Question

A hollow spherical shell at outer radius $R$ floats just submerged under the water surface. The inner radius of the shell is $r$. If the specific gravity of the shell material is $\frac{27}{8}$ w.r.t water, the value of $r$ is:

• A. $4/9R$
• B. $8/9R$
• C. $1/3R$
• D. $2/3R$

Answer 1

The correct option is B

$8/9R$

Step 1: Given data in the form of a diagram:

Specific gravity = $\frac{{\rho }_s}{{\rho }_w}=\frac{27}{8}$ [${\rho }_s,{\rho }_w$ is the density of shell and water respectively]
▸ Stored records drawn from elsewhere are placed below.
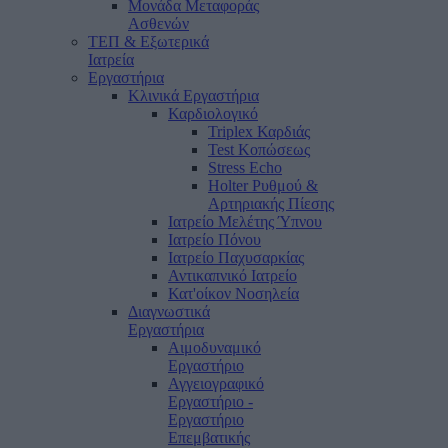
Μονάδα Μεταφοράς
Ασθενών
ΤΕΠ & Εξωτερικά
Ιατρεία
Εργαστήρια
Κλινικά Εργαστήρια
Καρδιολογικό
Triplex Καρδιάς
Test Κοπώσεως
Stress Echo
Holter Ρυθμού &
Αρτηριακής Πίεσης
Ιατρείο Μελέτης Ύπνου
Ιατρείο Πόνου
Ιατρείο Παχυσαρκίας
Αντικαπνικό Ιατρείο
Κατ'οίκον Νοσηλεία
Διαγνωστικά
Εργαστήρια
Αιμοδυναμικό
Εργαστήριο
Αγγειογραφικό
Εργαστήριο -
Εργαστήριο
Επεμβατικής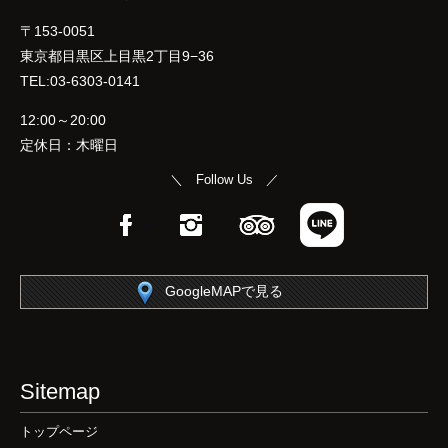
〒153-0051
東京都目黒区上目黒2丁目9−36
TEL:03-6303-0141
12:00～20:00
定休日：木曜日
＼ Follow Us ／
Facebook
Instagram
TripAdvisor
LINE
GoogleMAPで見る
Sitemap
トップページ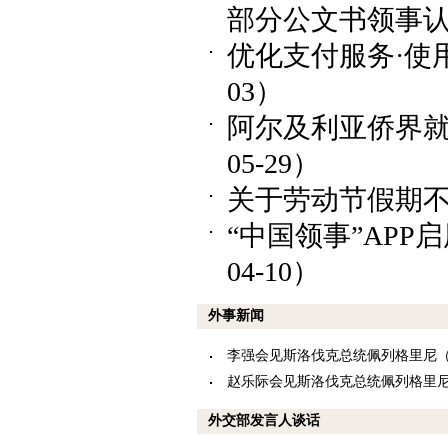
部分公文书领事认证
优化支付服务·使用
03）
阿尔及利亚侨界就
05-29）
关于劳动节假期不对
“中国领事”APP
04-10）
外事新闻
李强会见斯洛伐克总统佩列格里尼（202
赵乐际会见斯洛伐克总统佩列格里尼（20
外交部发言人谈话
Step 2: Finding the value of $r$:

The volume of immersed liquid, $V_i=\frac{4}{3}{\mathrm{\pi R}}^3$

The volume of the shell, $V_s=\frac{4}{3}\mathrm{\pi }\left({\mathrm{R}}^3-{\mathrm{r}}^3\right)$

In equilibrium,

$\frac{4}{3}{\mathrm{\pi R}}^3{\mathrm{\rho }}_{\mathrm{w}}\mathrm{g}=\frac{4}{3}\mathrm{\pi }\left({\mathrm{R}}^3-{\mathrm{r}}^3\right){\mathrm{\rho }}_{\mathrm{s}}\mathrm{g}$ [Where, $R$ outer radius of the shell, $r$ is inner radius,$g$ is acceleration due to gravity]

$R^3=\left(R^3-r^3\right)\frac{27}{8}$

$8R^3=27R^3-27r^3$

$27r^3=19R^3$

$\frac{r^3}{R^3}=\frac{19}{27}$

$r={\left(\frac{19}{27}\right)}^{\raisebox{1ex}{$1$}\!\left/ \!\raisebox{-1ex}{$3$}\right.}$

$r\approx \frac{8}{9}R$

Hence, option $\left(B\right)$ is correct.